Work order:
Here the job is to copy the data exactly and to exclude every image from it.

------ Records supplied

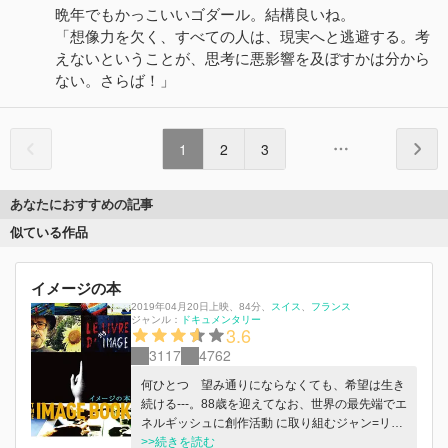
晩年でもかっこいいゴダール。結構良いね。
「想像力を欠く、すべての人は、現実へと逃避する。考
えないということが、思考に悪影響を及ぼすかは分から
ない。さらば！」
1
2
3
あなたにおすすめの記事
似ている作品
イメージの本
2019年04月20日上映
、
84分
、
スイス
フランス
ジャンル：
ドキュメンタリー
3.6
3117
4762
何ひとつ 望み通りにならなくても、希望は生き
続ける---。88歳を迎えてなお、世界の最先端でエ
ネルギッシュに創作活動 に取り組むジャン=リュ
ック・ゴダールが新たに撮り下ろした子どもたち
>>続きを読む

------------

Written response:
晩年でもかっこいいゴダール。結構良いね。
「想像力を欠く、すべての人は、現実へと逃避する。考
えないということが、思考に悪影響を及ぼすかは分から
ない。さらば！」
1
2
3
あなたにおすすめの記事
似ている作品
イメージの本
2019年04月20日上映
、
84分
、
スイス
フランス
ジャンル：
ドキュメンタリー
3.6
3117
4762
何ひとつ 望み通りにならなくても、希望は生き
続ける---。88歳を迎えてなお、世界の最先端でエ
ネルギッシュに創作活動 に取り組むジャン=リュ
ック・ゴダールが新たに撮り下ろした子どもたち
>>続きを読む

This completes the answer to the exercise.